3.    Alarms, Alarms, Alarms!

Every parent of a tiny person knows that schedules are life. We had to figure out how to work naps and meals around 5 relatively set-in-stone medication times for the foreseeable future. I am glad I had a Fitbit before this started, and I’ll likely always have one now. The watches can have up to 8 different alarms set per day, so we put times for 5 minutes warning on the naps and meds, and eventually tossed the nap alarms as the schedule started to become more normal. Initially I had these alarms on my phone as well (which is a good option if you don’t have or want a smartwatch), just in case I missed my watch vibrating, which happened occasionally. I also started putting an alarm on for when I’d be packing up the family to go somewhere, to remind myself to pack along the meds and seizure log page. The times we forgot them were annoying, and that effectively ended our trip, so as many alarms as was reasonable to double check everything made the end result better.

 

 

4.    Pharmacies!!! This one is Important

I wrote another post for this one Here because we found this to be very important and somewhat multilayered, but here is a summary. Pharmacies are the centre of our world now. We learned a couple things fast. Compounding pharmacies make suspensions of medications, or liquid versions of the drug out of the pill form. Regular pharmacies just dispense drugs without changing them. Compounding pharmacies generally have standard business hours for when they have staff qualified to make compounds (not all pharmacists can or will), and some pharmacies are actually closed outside of those hours as well. Not all, but some, which means if you order a refill on Friday, you may or may not be able to pick it up on Saturday, so know how much of a time buffer you need when ordering meds, and know what your pharmacy's schedule is.

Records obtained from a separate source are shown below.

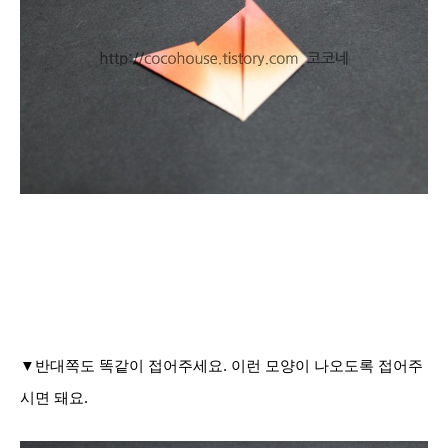
▼반대쪽도 똑같이 접어주세요. 이런 모양이 나오도록 접어주
시면 돼요.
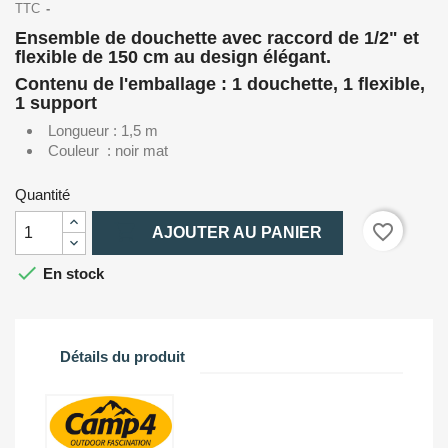
TTC
Ensemble de douchette avec raccord de 1/2" et
flexible de 150 cm au design élégant.
Contenu de l'emballage : 1 douchette, 1 flexible,
1 support
Longueur : 1,5 m
Couleur : noir mat
Quantité

favorite_border
AJOUTER AU PANIER

En stock
Détails du produit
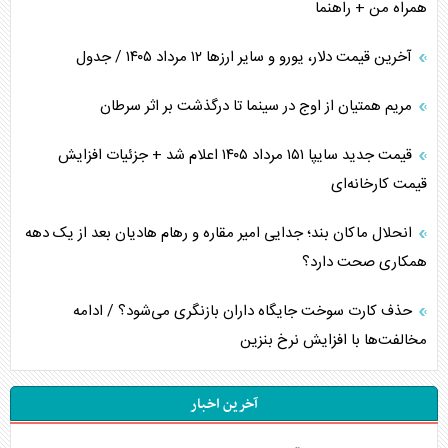
همراه من + راهنما
آخرین قیمت دلار، یورو و سایر ارز‌ها ۱۲ مرداد ۱۴۰۵ / جدول
مریم همتیان از اوج در سینما تا درگذشت بر اثر سرطان
قیمت جدید سایپا ۱۵۱ مرداد ۱۴۰۵ اعلام شد + جزئیات افزایش
قیمت کارخانه‌ای
انحلال ماکان بند؛ جدایی امیر مقاره و رهام هادیان بعد از یک دهه
همکاری صحت دارد؟
حذف کارت سوخت جایگاه داران بازنگری می‌شود؟ / ادامه
مخالفت‌ها با افزایش نرخ بنزین
آخرین اخبار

The pharmacy generally has one or two flavoured sugary ‘syrups’ that they use for the suspension. We tried one pharmacy that had two flavours, the boy hated both of them. So we moved to another that we somehow managed to find 20 minutes closer to home (thank goodness) that had a different flavour that the boy accepted. What a relief. 

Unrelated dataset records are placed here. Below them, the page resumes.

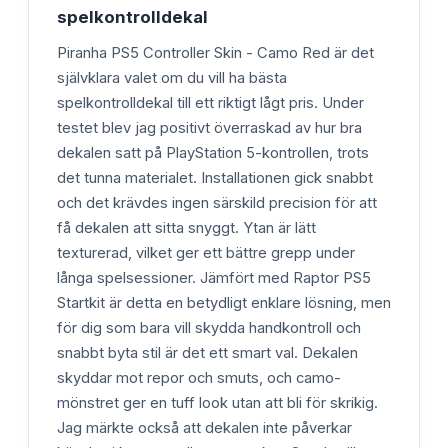
spelkontrolldekal
Piranha PS5 Controller Skin - Camo Red är det
självklara valet om du vill ha bästa
spelkontrolldekal till ett riktigt lågt pris. Under
testet blev jag positivt överraskad av hur bra
dekalen satt på PlayStation 5-kontrollen, trots
det tunna materialet. Installationen gick snabbt
och det krävdes ingen särskild precision för att
få dekalen att sitta snyggt. Ytan är lätt
texturerad, vilket ger ett bättre grepp under
långa spelsessioner. Jämfört med Raptor PS5
Startkit är detta en betydligt enklare lösning, men
för dig som bara vill skydda handkontroll och
snabbt byta stil är det ett smart val. Dekalen
skyddar mot repor och smuts, och camo-
mönstret ger en tuff look utan att bli för skrikig.
Jag märkte också att dekalen inte påverkar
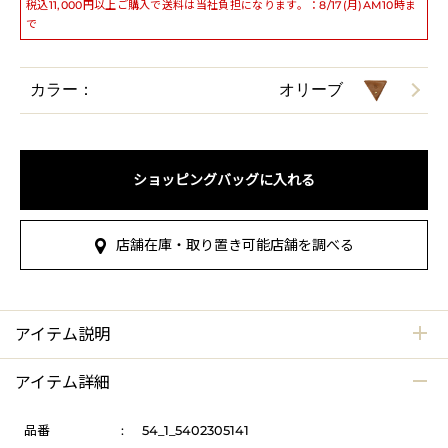
税込11,000円以上ご購入で送料は当社負担になります。：8/17(月)AM10時ま
で
カラー：
オリーブ
ショッピングバッグに入れる
店舗在庫・取り置き可能店舗を調べる
アイテム説明
アイテム詳細
品番
:
54_1_5402305141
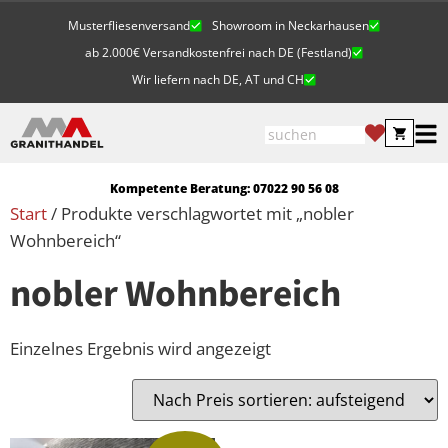
Musterfliesenversand
Showroom in Neckarhausen
ab 2.000€ Versandkostenfrei nach DE (Festland)
Wir liefern nach DE, AT und CH
Kompetente Beratung: 07022 90 56 08
Start
/ Produkte verschlagwortet mit „nobler
Wohnbereich“
nobler Wohnbereich
Einzelnes Ergebnis wird angezeigt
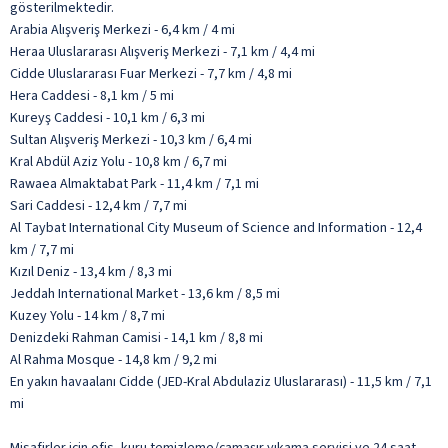
gösterilmektedir.
Arabia Alışveriş Merkezi - 6,4 km / 4 mi
Heraa Uluslararası Alışveriş Merkezi - 7,1 km / 4,4 mi
Cidde Uluslararası Fuar Merkezi - 7,7 km / 4,8 mi
Hera Caddesi - 8,1 km / 5 mi
Kureyş Caddesi - 10,1 km / 6,3 mi
Sultan Alışveriş Merkezi - 10,3 km / 6,4 mi
Kral Abdül Aziz Yolu - 10,8 km / 6,7 mi
Rawaea Almaktabat Park - 11,4 km / 7,1 mi
Sari Caddesi - 12,4 km / 7,7 mi
Al Taybat International City Museum of Science and Information - 12,4
km / 7,7 mi
Kızıl Deniz - 13,4 km / 8,3 mi
Jeddah International Market - 13,6 km / 8,5 mi
Kuzey Yolu - 14 km / 8,7 mi
Denizdeki Rahman Camisi - 14,1 km / 8,8 mi
Al Rahma Mosque - 14,8 km / 9,2 mi
En yakın havaalanı Cidde (JED-Kral Abdulaziz Uluslararası) - 11,5 km / 7,1
mi
Misafirler için ofis, kuru temizleme/çamaşır yıkama servisi ve 24 saat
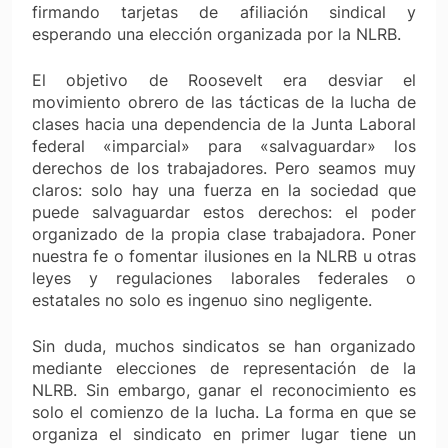
firmando tarjetas de afiliación sindical y
esperando una elección organizada por la NLRB.
El objetivo de Roosevelt era desviar el
movimiento obrero de las tácticas de la lucha de
clases hacia una dependencia de la Junta Laboral
federal «imparcial» para «salvaguardar» los
derechos de los trabajadores. Pero seamos muy
claros: solo hay una fuerza en la sociedad que
puede salvaguardar estos derechos: el poder
organizado de la propia clase trabajadora. Poner
nuestra fe o fomentar ilusiones en la NLRB u otras
leyes y regulaciones laborales federales o
estatales no solo es ingenuo sino negligente.
Sin duda, muchos sindicatos se han organizado
mediante elecciones de representación de la
NLRB. Sin embargo, ganar el reconocimiento es
solo el comienzo de la lucha. La forma en que se
organiza el sindicato en primer lugar tiene un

5.    Think About Who Comes Second

Your relationship with your partner will take a hit, but it’s not the end of the world if you don’t let it be. This is something I saw relatively often as an Education Assistant, and when the boy started having his seizures, we were aware and a little better prepared. Having a kid that is ill for a long period of time or who has exceptionalities is a full time job, on top of being a regular parent, and whatever other career you and/or your partner might have. The number of supported kids I saw with separated or divorced parents was huge. Without a doubt, this life wasn’t what they had in mind when they were young and in love. Arguments will happen because aspects of how to parent this kid will change dramatically compared to average kids. Priorities and opinions will differ and it can be challenging to maintain that united front. This is an opportunity to evaluate how functional your relationship is, and where it can be improved. Invest in relationship counseling early so that you're prepared as a couple when things get harder. If you or your partner have benefits through work, it's worth checking to see if your employee benefits package has some kind of counseling coverage or a service the employer has a deal with in order to take care of employee mental health, it's more common than expected. Often these services provide information on where the benefits can be used and are a great starting point. This is a good time to figure out how best to work out disagreements and better your communication. Both parents will encounter moments of ‘crazy’, because your kid is experiencing something huge and it’s hard to watch. Learning how to love each other through those times, and support them until they come back around is key. I’m not suggesting that all partnerships are meant to survive, or that a relationship ending is a personal failure, not at all! Some are better apart, but it’s worth making sure you are doing everything you can to follow the right path for your family. Either way, no one else will know what you’re dealing with as well as your partner will, so it’s worth the effort to support and maintain that ally.